Connection Lifecycle

← Back to Protocol Extensions and Quantum Signatures


Introduction

A peer connection in the XRP Ledger overlay network goes through a well-defined lifecycle: discovery, establishment, activation, maintenance, and termination. Understanding this lifecycle is crucial for debugging connectivity issues, optimizing network performance, and implementing new networking features.

Each phase involves careful coordination between multiple subsystems, resource management decisions, and thread-safe state transitions. This lesson traces the complete journey of a peer connection through the codebase.


Lifecycle Phases

The connection lifecycle consists of five distinct phases:

    ┌──────────────┐
    │  DISCOVERY   │  Finding potential peers
    └──────┬───────┘


    ┌──────────────┐
    │ESTABLISHMENT │  Initiating TCP connection
    └──────┬───────┘


    ┌──────────────┐
    │  HANDSHAKE   │  Protocol negotiation
    └──────┬───────┘


    ┌──────────────┐
    │  ACTIVATION  │  Becoming active peer
    └──────┬───────┘


    ┌──────────────┐
    │ MAINTENANCE  │  Message exchange
    └──────┬───────┘


    ┌──────────────┐
    │ TERMINATION  │  Cleanup and removal
    └──────────────┘

Discovery Phase

Before a connection can be established, nodes must discover potential peers. The PeerFinder subsystem manages peer discovery and slot allocation.

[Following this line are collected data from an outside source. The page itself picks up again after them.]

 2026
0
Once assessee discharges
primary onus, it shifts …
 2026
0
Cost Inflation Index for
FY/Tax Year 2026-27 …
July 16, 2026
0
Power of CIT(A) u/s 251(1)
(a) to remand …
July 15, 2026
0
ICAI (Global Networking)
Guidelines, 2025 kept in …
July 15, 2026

Discovery sources include:

Fixed Peers: Configured in rippled.cfg under [ips_fixed], these are always-connect peers that the node prioritizes.

Bootstrap Peers: Initial peers used when joining the network for the first time, typically well-known, reliable nodes.

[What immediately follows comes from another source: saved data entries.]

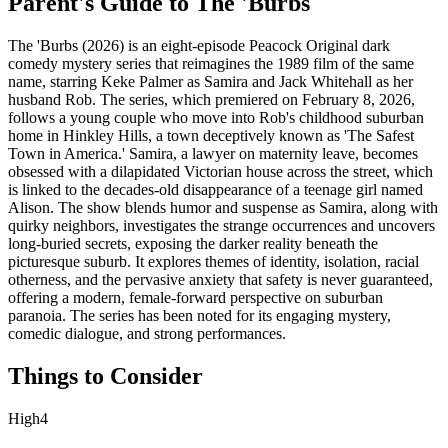
Parent's Guide to
The 'Burbs
The 'Burbs (2026) is an eight-episode Peacock Original dark
comedy mystery series that reimagines the 1989 film of the same
name, starring Keke Palmer as Samira and Jack Whitehall as her
husband Rob. The series, which premiered on February 8, 2026,
follows a young couple who move into Rob's childhood suburban
home in Hinkley Hills, a town deceptively known as 'The Safest
Town in America.' Samira, a lawyer on maternity leave, becomes
obsessed with a dilapidated Victorian house across the street, which
is linked to the decades-old disappearance of a teenage girl named
Alison. The show blends humor and suspense as Samira, along with
quirky neighbors, investigates the strange occurrences and uncovers
long-buried secrets, exposing the darker reality beneath the
picturesque suburb. It explores themes of identity, isolation, racial
otherness, and the pervasive anxiety that safety is never guaranteed,
offering a modern, female-forward perspective on suburban
paranoia. The series has been noted for its engaging mystery,
comedic dialogue, and strong performances.
Things to Consider
High
4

Peer Exchange: Active peers share their known endpoints, enabling organic discovery of new nodes.


Establishment Phase

When OverlayImpl decides to connect to a peer, it creates a ConnectAttempt object that manages the asynchronous connection process:

void
OverlayImpl::connect(beast::IP::Endpoint const& remote_endpoint)
{
    XRPL_ASSERT(work_, "ripple::OverlayImpl::connect : work is set");

    auto usage = resourceManager().newOutboundEndpoint(remote_endpoint);
    if (usage.disconnect(journal_))
    {
        JLOG(journal_.info()) << "Over resource limit: " << remote_endpoint;
        return;
    }

    auto const [slot, result] = peerFinder().new_outbound_slot(remote_endpoint);
    if (slot == nullptr)
    {
        JLOG(journal_.debug()) << "Connect: No slot for " << remote_endpoint
                               << ": " << to_string(result);
        return;
    }

    auto const p = std::make_shared<ConnectAttempt>(
        app_,
        io_context_,
        beast::IPAddressConversion::to_asio_endpoint(remote_endpoint),
        usage,
        setup_.context,
        next_id_++,
        slot,
        app_.journal("Peer"),
        *this);

    std::lock_guard lock(mutex_);
    list_.emplace(p.get(), p);
    p->run();
}

The ConnectAttempt::run() method initiates an asynchronous TCP connection:

void
ConnectAttempt::run()
{
    if (!strand_.running_in_this_thread())
        return boost::asio::post(
            strand_, std::bind(&ConnectAttempt::run, shared_from_this()));

    JLOG(journal_.debug()) << "run: connecting to " << remote_endpoint_;

    ioPending_ = true;

    // Allow up to connectTimeout_ seconds to establish remote peer connection
    setTimer(ConnectionStep::TcpConnect);

    stream_.next_layer().async_connect(
        remote_endpoint_,
        boost::asio::bind_executor(
            strand_,
            std::bind(
                &ConnectAttempt::onConnect,
                shared_from_this(),
                std::placeholders::_1)));
}

Using shared_from_this() ensures the ConnectAttempt object remains alive until the asynchronous operation completes, even if other references are released.


Handshake Phase

Once the TCP connection succeeds, the handshake phase begins. This involves TLS negotiation followed by protocol-level handshaking.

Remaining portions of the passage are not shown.